In this video, I describe the concept behind the song, Anthroposin Interlude, a recurring track in the album, M.E. VI (a requiem).

The main theme in this song builds on the concept of the Anthropocene, the current epoch of geological history. The song contrasts the second part of the word – cene – with the word “sin”. It contrasts the sacred and the profane – a common literary device.

Full Video Transcript

Hi, I’m Rob Teplansky of Strong T, and today, I thought I’d talk a bit about one of the more curious pieces on the album M.E. VI (a requiem). And that piece is Anthroposin Interlude. And, in fact, the concept and the music are two completely different stories. So in this segment, I’ll be addressing the concept. Keep an eye out for the second segment on the music for the full picture.

Now, although this is one of the shorter pieces, its concept is central to the album, and was one of the first things that fell into place for me as I developed its structure. The important central idea here is the concept of the Anthropocene.

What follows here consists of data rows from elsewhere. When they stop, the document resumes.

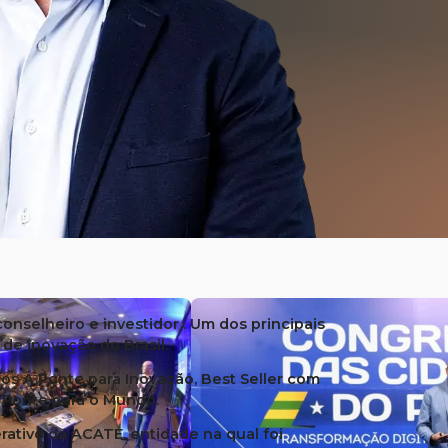
onselheiro e investidor . Um dos principais
de inovação do Brasil.
ros A Ponte para Inovação, Best Seller com
e Ponte para o Mundo.
ativo da ACATE, entidade na qual foi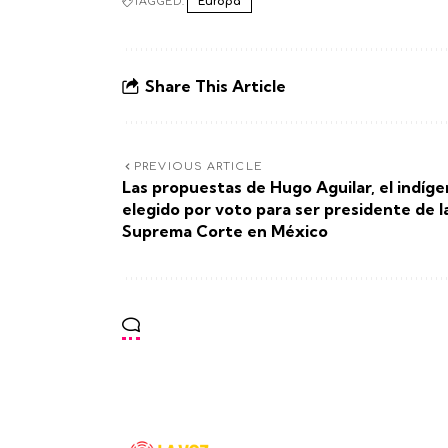
TAGGED:
Europa
Share This Article
PREVIOUS ARTICLE
Las propuestas de Hugo Aguilar, el indíg
elegido por voto para ser presidente de l
Suprema Corte en México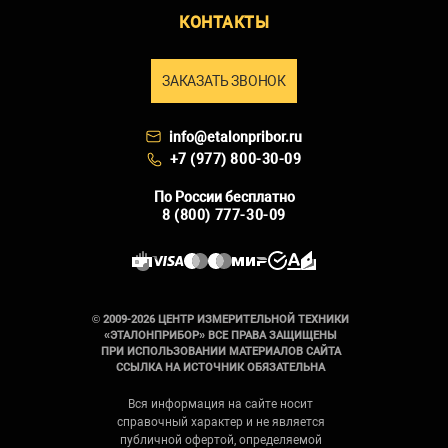
КОНТАКТЫ
ЗАКАЗАТЬ ЗВОНОК
info@etalonpribor.ru
+7 (977) 800-30-09
По России бесплатно
8 (800) 777-30-09
© 2009-2026 ЦЕНТР ИЗМЕРИТЕЛЬНОЙ ТЕХНИКИ
«ЭТАЛОНПРИБОР» ВСЕ ПРАВА ЗАЩИЩЕНЫ
ПРИ ИСПОЛЬЗОВАНИИ МАТЕРИАЛОВ САЙТА
ССЫЛКА НА ИСТОЧНИК ОБЯЗАТЕЛЬНА
Вся информация на сайте носит
справочный характер и не является
публичной офертой, определяемой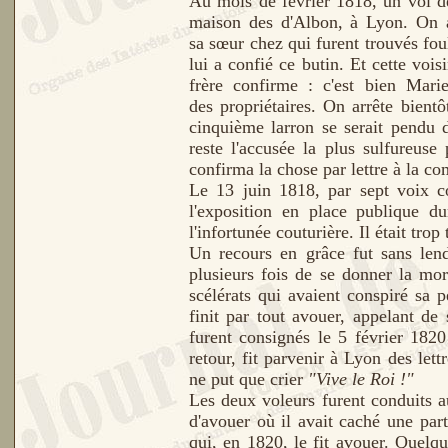
Au mois de février 1818, un vol de
maison des d'Albon, à Lyon. On ar
sa sœur chez qui furent trouvés foul
lui a confié ce butin. Et cette vo
frère confirme : c'est bien Marie
des propriétaires. On arrête bien
cinquième larron se serait pendu 
reste l'accusée la plus sulfureuse
confirma la chose par lettre à la c
Le 13 juin 1818, par sept voix c
l'exposition en place publique d
l'infortunée couturière. Il était tr
Un recours en grâce fut sans lend
plusieurs fois de se donner la mort
scélérats qui avaient conspiré sa 
finit par tout avouer, appelant d
furent consignés le 5 février 182
retour, fit parvenir à Lyon des let
ne put que crier
"Vive le Roi !"
Les deux voleurs furent conduits a
d'avouer où il avait caché une part
qui, en 1820, le fit avouer. Quelq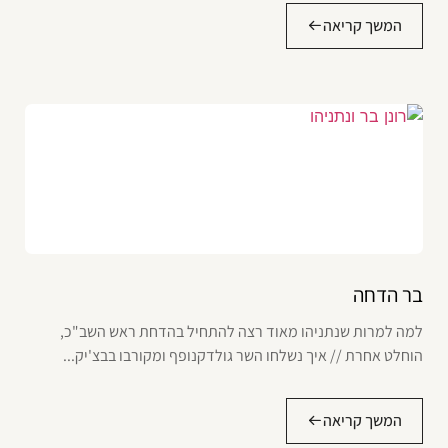
המשך קריאה
בר הדחה
למה למרות שנתניהו מאוד רצה להתחיל בהדחת ראש השב"כ,
הוחלט אחרת // איך נשלחו השר גולדקנופף ומקורבו בבצ'יק...
המשך קריאה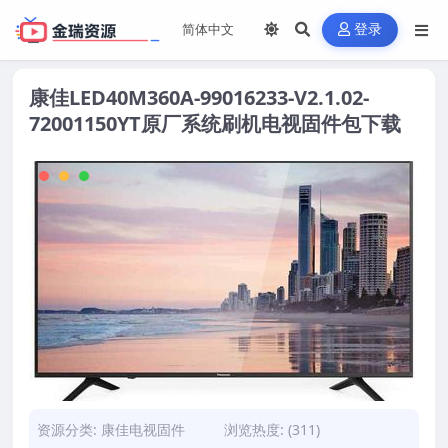
登录
康佳LED40M360A-99016233-V2.1.02-
72001150YT原厂系统刷机电视固件包下载
资源分类:
康佳电视固件
浏览热度: (311)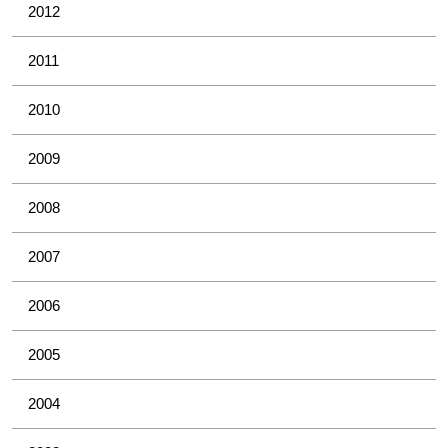
2012
2011
2010
2009
2008
2007
2006
2005
2004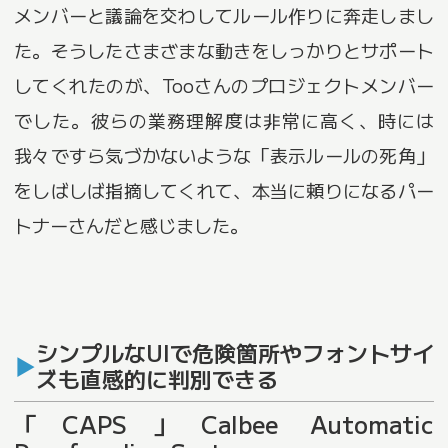
メンバーと議論を交わしてルール作りに奔走しまし
た。そうしたさまざまな動きをしっかりとサポート
してくれたのが、Tooさんのプロジェクトメンバー
でした。彼らの業務理解度は非常に高く、時には
我々ですら気づかないような「表示ルールの死角」
をしばしば指摘してくれて、本当に頼りになるパー
トナーさんだと感じました。
シンプルなUIで危険箇所やフォントサイ
ズも直感的に判別できる
「CAPS」Calbee Automatic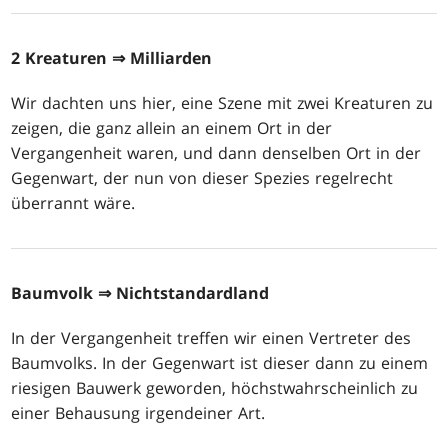
2 Kreaturen
⇒ Milliarden
Wir dachten uns hier, eine Szene mit zwei Kreaturen zu
zeigen, die ganz allein an einem Ort in der
Vergangenheit waren, und dann denselben Ort in der
Gegenwart, der nun von dieser Spezies regelrecht
überrannt wäre.
Baumvolk
⇒ Nichtstandardland
In der Vergangenheit treffen wir einen Vertreter des
Baumvolks. In der Gegenwart ist dieser dann zu einem
riesigen Bauwerk geworden, höchstwahrscheinlich zu
einer Behausung irgendeiner Art.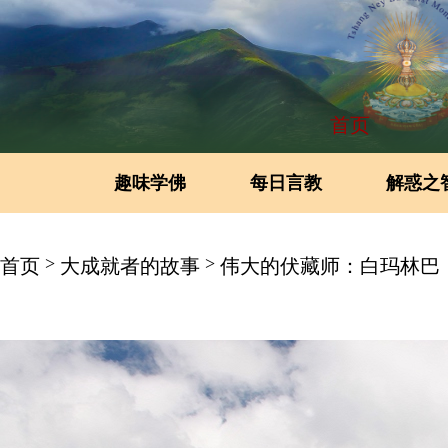
首页
趣味学佛
每日言教
解惑之
>
>
首页
大成就者的故事
伟大的伏藏师：​白玛林巴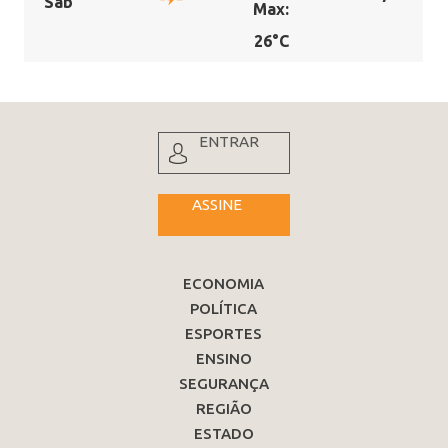
Sab
Max:
26°C
ENTRAR
ASSINE
ECONOMIA
POLÍTICA
ESPORTES
ENSINO
SEGURANÇA
REGIÃO
ESTADO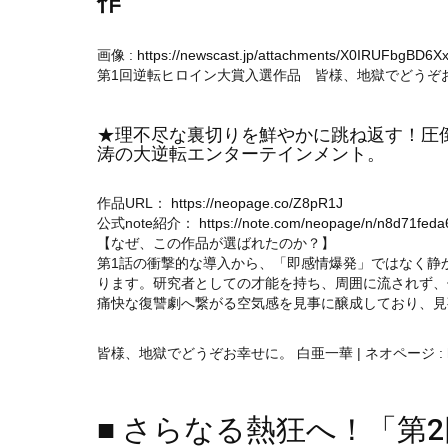
作
画像 :
https://newscast.jp/attachments/X0IRUFbgBD6
第1回逆転ヒロイン大賞入選作品 皆様、地獄でどうぞ
★理不尽な裏切りを鮮やかに跳ね返す！圧
涛の大逆転エンターテインメント。
作品URL：
https://neopage.co/Z8pR1J
公式note紹介：
https://note.com/neopage/n/n8d71feda
【なぜ、この作品が選ばれたのか？】
第1話の衝撃的な導入から、「即感情爆発」ではなく静
ります。研究者としての才能を持ち、周囲に流されず、
痛快な復讐劇へ繋がる空気感を見事に醸成しており、見
皆様、地獄でどうぞお幸せに。 白亜一華 | ネオページ :
■ さらなる熱狂へ！「第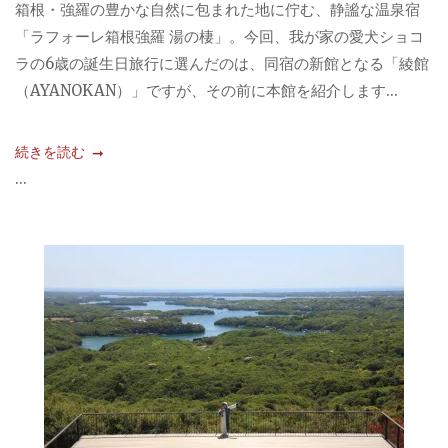
箱根・強羅の豊かな自然に包まれた地に佇む、静謐な温泉宿
「ラフォーレ箱根強羅 湯の棲」。今回、我が家の愛犬ショコ
ラの6歳の誕生日旅行に選んだのは、同宿の新館となる「綾館
（AYANOKAN）」ですが、その前に本館を紹介します...
続きを読む
...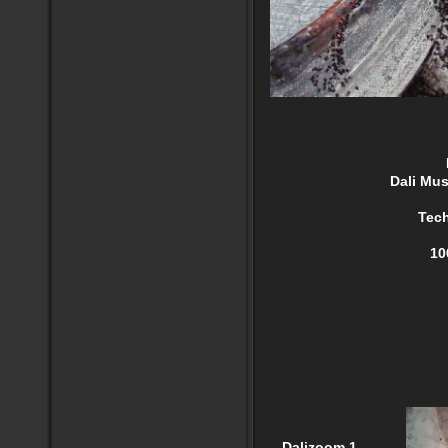
DM
Dali Muséum e
Technique 
100cm/7
Dalizoom 1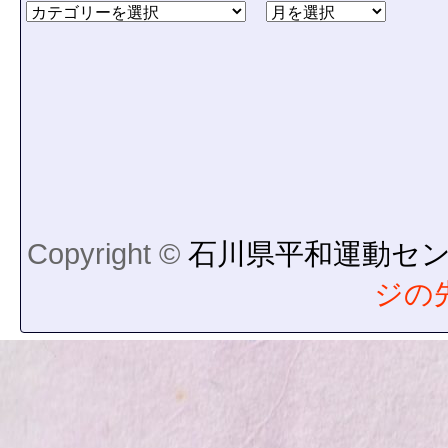
Copyright ©
石川県平和運動セ
ジの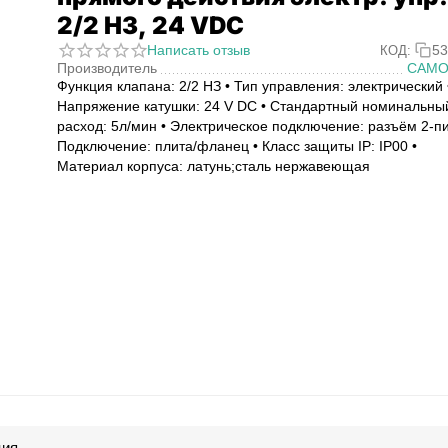
2/2 НЗ, 24 VDC
Написать отзыв
53
КОД:
Производитель
CAMO
Функция клапана: 2/2 НЗ • Тип управления: электрический 
Напряжение катушки: 24 V DC • Стандартный номинальны
расход: 5л/мин • Электрическое подключение: разъём 2-пи
Подключение: плита/фланец • Класс защиты IP: IP00 •
Материал корпуса: латунь;сталь нержавеющая
ция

What is the Anthropocene? I’ll tell you in just a second. But before I do, I want to remind you to subscribe, follow or like, so you don’t miss a single Strong T video. And remember, the album M.E. VI (a requiem) is available December 7, 2022 to purchase as a digital download and digital stream on Bandcamp. Just go to You can also find it on your favorite streaming service.
So, what is the Anthropocene?

Well, scientists break down the history of the earth into geological epochs, which are defined by the dominant geological factors that influenced climate and the environment and, therefore, the development of life during those periods. Many scientists refer to the current epoch as the Anthropocene because for the first time, the dominant factor influencing climate and the environment is not a geological factor, but the influence of humans.

So, as I was working on the concept for the album, I became obsessed with how the last part of the word Anthropocene – “cene” was so similar to the word “sin”. And given the enormous moral consequences of the Anthropocene, climate change and a 6th mass extinction, the ability to set the sacred and profane in stark contrast by taking advantage of this was very attractive as a major theme. In fact, contrasting the sacred and the profane is a powerful device that has been used throughout literature, theater, music and other art forms.

Now, since I had decided to also present multiple points of view within the album, it was just natural that the accusation of sin would be voiced from sentient souls that weren’t human. But what would they say?

I made several attempts at creating lyrics for a song that used the contrast between the words Anthropocene and Anthroposin as their central theme, but it always seemed to get bogged down and took things in directions that just didn’t work for me. So I tossed them all out, and eventually decided that the contrast itself was the song. It just didn’t need anything else. It could be short. And if I used it as a recurring interlude throughout the album, it could actually serve as a sort of Greek chorus for the album. So I began envisioning it as a chorus of sentient souls that would fade in and then out as they marched, chanting and condemning, through the album at various points.

But I added one more element. And that additional element is that each time the chorus appears, we get a more degraded version of the original as the slow decline into extinction continues, and that’s why each version of the interlude becomes shorter and shorter until you have just the single condemnation – SIN! –hissed by the chorus.

So there you have it – the concept behind the Anthroposin Interlude. I hope you found it interesting and that it adds to your experience with the album M.E VI (a requiem). Thanks for your support and for listening!